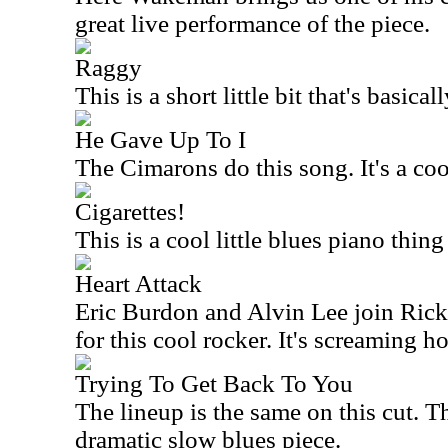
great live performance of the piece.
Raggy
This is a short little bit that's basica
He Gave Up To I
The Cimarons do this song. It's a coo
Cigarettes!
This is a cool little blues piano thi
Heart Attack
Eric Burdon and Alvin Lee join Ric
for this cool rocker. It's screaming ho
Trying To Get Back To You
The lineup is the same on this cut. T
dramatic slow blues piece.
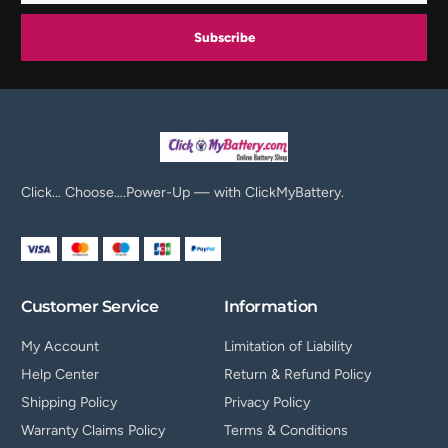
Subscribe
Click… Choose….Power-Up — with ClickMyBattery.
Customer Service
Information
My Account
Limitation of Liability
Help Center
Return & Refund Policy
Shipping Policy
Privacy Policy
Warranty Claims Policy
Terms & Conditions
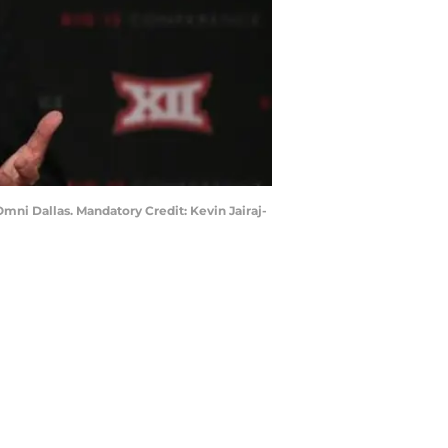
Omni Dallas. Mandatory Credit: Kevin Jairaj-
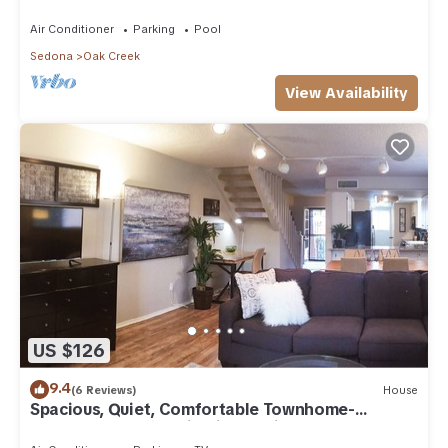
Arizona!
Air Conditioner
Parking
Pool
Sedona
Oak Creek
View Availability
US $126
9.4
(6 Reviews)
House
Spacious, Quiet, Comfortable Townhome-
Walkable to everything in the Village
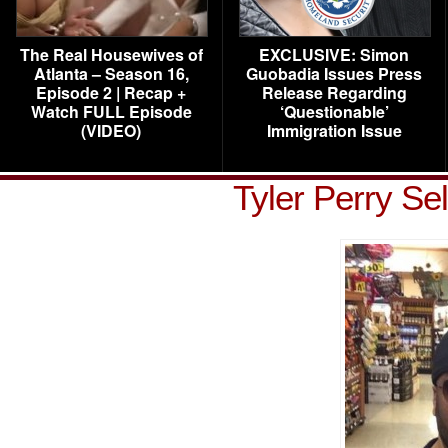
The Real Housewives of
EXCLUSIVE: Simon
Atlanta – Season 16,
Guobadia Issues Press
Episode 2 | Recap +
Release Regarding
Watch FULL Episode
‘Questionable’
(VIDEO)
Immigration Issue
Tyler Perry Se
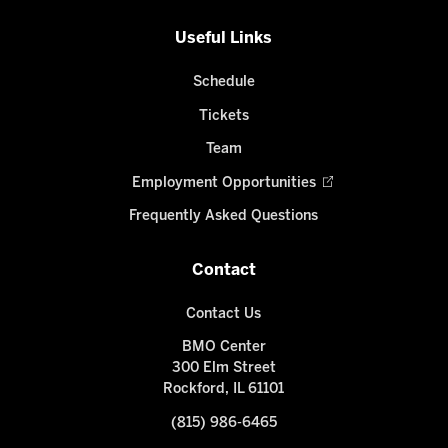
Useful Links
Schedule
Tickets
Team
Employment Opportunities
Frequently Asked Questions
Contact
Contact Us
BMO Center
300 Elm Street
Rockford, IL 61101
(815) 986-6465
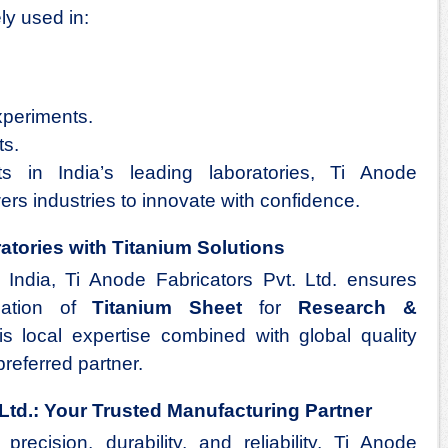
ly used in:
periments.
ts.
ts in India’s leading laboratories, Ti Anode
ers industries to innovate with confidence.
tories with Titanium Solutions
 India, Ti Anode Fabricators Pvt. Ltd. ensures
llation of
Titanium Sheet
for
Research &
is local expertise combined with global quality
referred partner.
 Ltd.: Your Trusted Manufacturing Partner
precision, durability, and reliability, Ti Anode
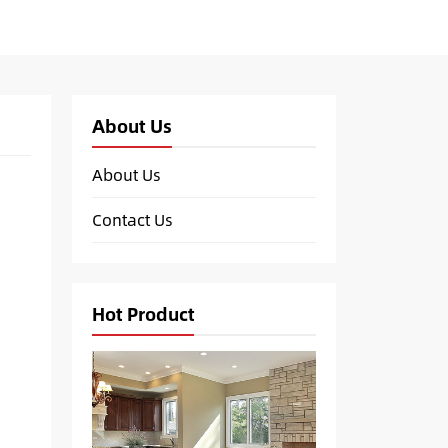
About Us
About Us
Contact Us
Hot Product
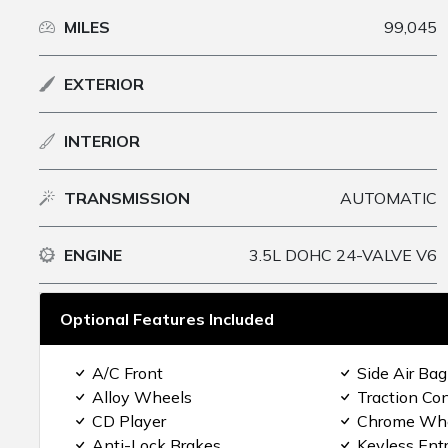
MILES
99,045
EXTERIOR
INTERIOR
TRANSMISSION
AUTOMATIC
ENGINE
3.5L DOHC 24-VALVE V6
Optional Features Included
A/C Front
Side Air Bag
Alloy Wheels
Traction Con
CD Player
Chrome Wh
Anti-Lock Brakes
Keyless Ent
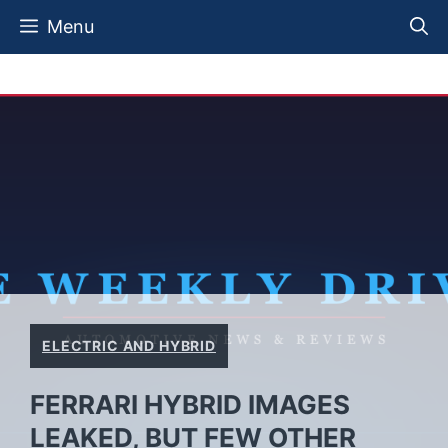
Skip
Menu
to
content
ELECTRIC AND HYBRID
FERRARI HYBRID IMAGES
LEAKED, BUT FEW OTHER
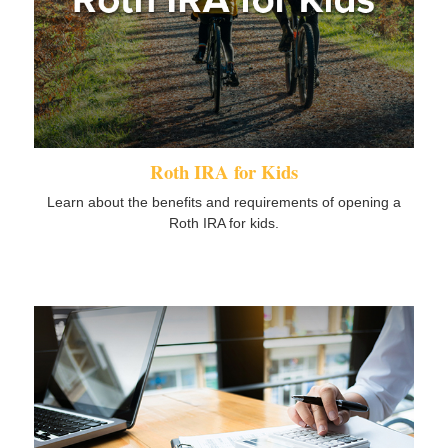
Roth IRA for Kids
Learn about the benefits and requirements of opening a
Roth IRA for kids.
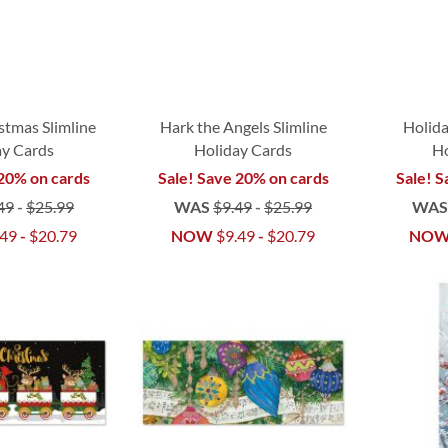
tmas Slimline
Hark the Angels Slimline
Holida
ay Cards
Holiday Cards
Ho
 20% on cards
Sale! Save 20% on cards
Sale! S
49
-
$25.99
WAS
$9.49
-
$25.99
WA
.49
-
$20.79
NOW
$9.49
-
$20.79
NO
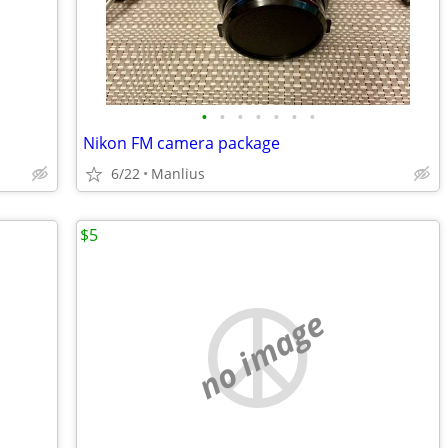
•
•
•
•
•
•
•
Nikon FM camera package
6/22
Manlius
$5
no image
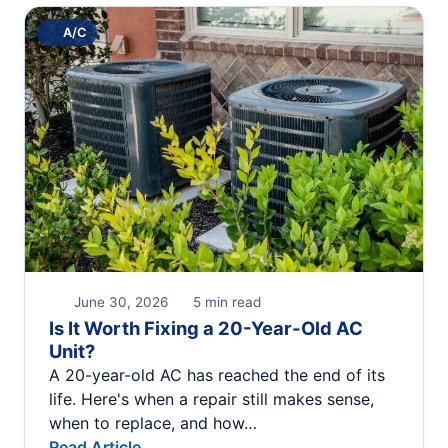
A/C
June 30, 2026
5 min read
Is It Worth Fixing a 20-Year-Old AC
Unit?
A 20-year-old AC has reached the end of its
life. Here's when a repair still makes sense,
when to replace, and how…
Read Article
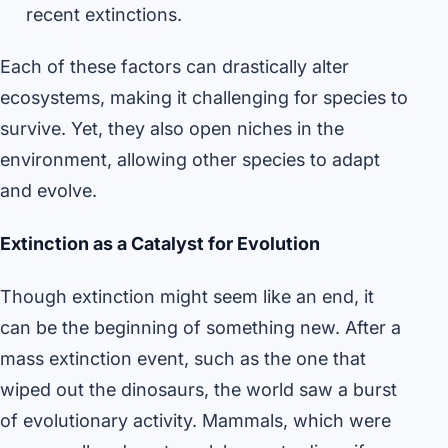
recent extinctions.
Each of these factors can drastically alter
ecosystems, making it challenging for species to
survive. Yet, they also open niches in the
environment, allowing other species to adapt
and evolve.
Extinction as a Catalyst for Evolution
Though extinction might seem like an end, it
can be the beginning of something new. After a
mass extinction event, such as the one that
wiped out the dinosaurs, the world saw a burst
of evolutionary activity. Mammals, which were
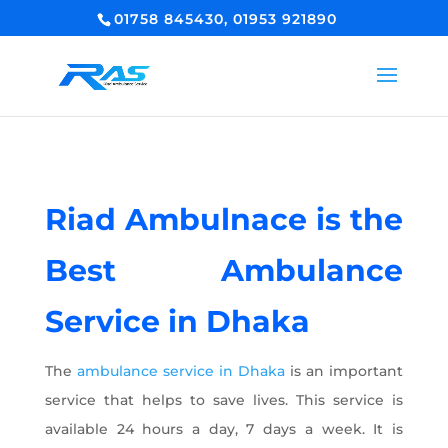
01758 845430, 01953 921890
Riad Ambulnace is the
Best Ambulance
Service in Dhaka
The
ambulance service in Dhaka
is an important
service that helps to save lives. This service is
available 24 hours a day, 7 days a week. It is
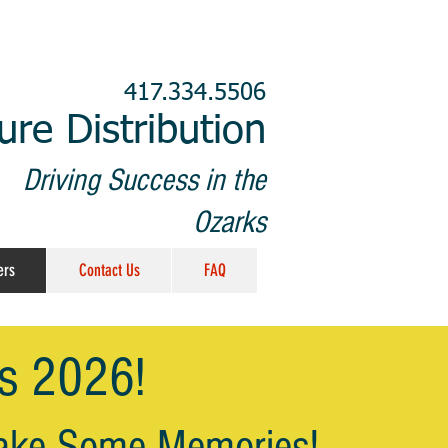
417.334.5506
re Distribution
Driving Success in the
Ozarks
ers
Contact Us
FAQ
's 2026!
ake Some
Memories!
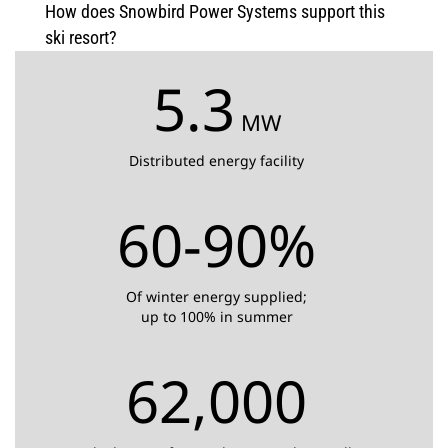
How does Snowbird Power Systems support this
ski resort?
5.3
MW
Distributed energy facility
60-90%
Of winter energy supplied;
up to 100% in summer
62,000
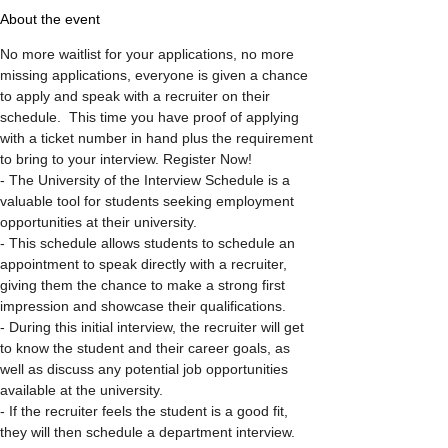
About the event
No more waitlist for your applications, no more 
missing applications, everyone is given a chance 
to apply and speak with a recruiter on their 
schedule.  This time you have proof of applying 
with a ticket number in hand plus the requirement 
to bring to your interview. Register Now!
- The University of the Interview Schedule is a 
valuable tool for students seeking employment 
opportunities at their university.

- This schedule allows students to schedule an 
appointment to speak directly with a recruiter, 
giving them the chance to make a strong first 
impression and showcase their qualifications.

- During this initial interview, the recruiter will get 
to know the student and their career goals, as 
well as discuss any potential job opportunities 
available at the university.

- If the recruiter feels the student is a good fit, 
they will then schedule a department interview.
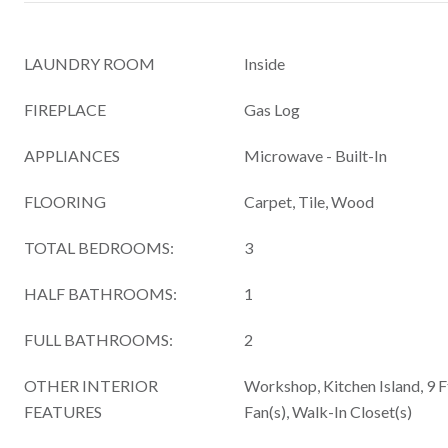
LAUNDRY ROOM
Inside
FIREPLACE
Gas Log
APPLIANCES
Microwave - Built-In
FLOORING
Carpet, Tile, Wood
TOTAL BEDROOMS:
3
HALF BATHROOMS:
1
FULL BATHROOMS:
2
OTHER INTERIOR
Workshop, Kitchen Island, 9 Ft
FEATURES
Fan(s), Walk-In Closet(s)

▸ **Work to be completed**
Return the listing exactly as it appears, excluding any image.

▸ **Answer space**
great live performance of the piece.
Raggy
This is a short little bit that's basica
He Gave Up To I
The Cimarons do this song. It's a coo
Cigarettes!
This is a cool little blues piano thi
Heart Attack
Eric Burdon and Alvin Lee join Ric
for this cool rocker. It's screaming ho
Trying To Get Back To You
The lineup is the same on this cut. T
dramatic slow blues piece.
Subscribe
Click… Choose….Power-Up — with ClickMyBattery.
Customer Service
Information
My Account
Limitation of Liability
Help Center
Return & Refund Policy
Shipping Policy
Privacy Policy
Warranty Claims Policy
Terms & Conditions
Omni Dallas. Mandatory Credit: Kevin Jairaj-
Arizona!
Air Conditioner
Parking
Pool
Sedona
Oak Creek
View Availability
US $126
9.4
(6 Reviews)
House
Spacious, Quiet, Comfortable Townhome-
Walkable to everything in the Village
The Real Housewives of
EXCLUSIVE: Simon
Atlanta – Season 16,
Guobadia Issues Press
Episode 2 | Recap +
Release Regarding
Watch FULL Episode
‘Questionable’
(VIDEO)
Immigration Issue
Tyler Perry Se
Useful Links
Schedule
Tickets
Team
Employment Opportunities
Frequently Asked Questions
Contact
Contact Us
BMO Center
300 Elm Street
Rockford, IL 61101
(815) 986-6465
ly used in:
periments.
ts.
ts in India’s leading laboratories, Ti Anode
ers industries to innovate with confidence.
tories with Titanium Solutions
 India, Ti Anode Fabricators Pvt. Ltd. ensures
llation of
Titanium Sheet
for
Research &
is local expertise combined with global quality
referred partner.
 Ltd.: Your Trusted Manufacturing Partner
precision, durability, and reliability, Ti Anode
About Us
About Us
Contact Us
Hot Product
MILES
99,045
EXTERIOR
INTERIOR
TRANSMISSION
AUTOMATIC
ENGINE
3.5L DOHC 24-VALVE V6
Optional Features Included
A/C Front
Side Air Bag
Alloy Wheels
Traction Con
CD Player
Chrome Wh
Anti-Lock Brakes
Keyless Ent
Skip
Menu
to
content
ELECTRIC AND HYBRID
FERRARI HYBRID IMAGES
LEAKED, BUT FEW OTHER
Roth IRA for Kids
Learn about the benefits and requirements of opening a
Roth IRA for kids.
tmas Slimline
Hark the Angels Slimline
Holida
ay Cards
Holiday Cards
Ho
 20% on cards
Sale! Save 20% on cards
Sale! S
49
-
$25.99
WAS
$9.49
-
$25.99
WA
.49
-
$20.79
NOW
$9.49
-
$20.79
NO
•
•
•
•
•
•
•
Nikon FM camera package
6/22
Manlius
$5
no image
A/C
June 30, 2026
5 min read
Is It Worth Fixing a 20-Year-Old AC
Unit?
A 20-year-old AC has reached the end of its
life. Here's when a repair still makes sense,
when to replace, and how…
Read Article
recent extinctions.
Each of these factors can drastically alter
ecosystems, making it challenging for species to
survive. Yet, they also open niches in the
environment, allowing other species to adapt
and evolve.
Extinction as a Catalyst for Evolution
Though extinction might seem like an end, it
can be the beginning of something new. After a
mass extinction event, such as the one that
wiped out the dinosaurs, the world saw a burst
of evolutionary activity. Mammals, which were
01758 845430, 01953 921890
Riad Ambulnace is the
Best Ambulance
Service in Dhaka
The
ambulance service in Dhaka
is an important
service that helps to save lives. This service is
available 24 hours a day, 7 days a week. It is
417.334.5506
re Distribution
Driving Success in the
Ozarks
ers
Contact Us
FAQ
's 2026!
ake Some
Memories!
How does Snowbird Power Systems support this
ski resort?
5.3
MW
Distributed energy facility
60-90%
Of winter energy supplied;
up to 100% in summer
62,000
About the event
No more waitlist for your applications, no more 
missing applications, everyone is given a chance 
to apply and speak with a recruiter on their 
schedule.  This time you have proof of applying 
with a ticket number in hand plus the requirement 
to bring to your interview. Register Now!
- The University of the Interview Schedule is a 
valuable tool for students seeking employment 
opportunities at their university.

- This schedule allows students to schedule an 
appointment to speak directly with a recruiter, 
giving them the chance to make a strong first 
impression and showcase their qualifications.

- During this initial interview, the recruiter will get 
to know the student and their career goals, as 
well as discuss any potential job opportunities 
available at the university.

- If the recruiter feels the student is a good fit, 
they will then schedule a department interview.
LAUNDRY ROOM
Inside
FIREPLACE
Gas Log
APPLIANCES
Microwave - Built-In
FLOORING
Carpet, Tile, Wood
TOTAL BEDROOMS:
3
HALF BATHROOMS:
1
FULL BATHROOMS:
2
OTHER INTERIOR
Workshop, Kitchen Island, 9 Ft
FEATURES
Fan(s), Walk-In Closet(s)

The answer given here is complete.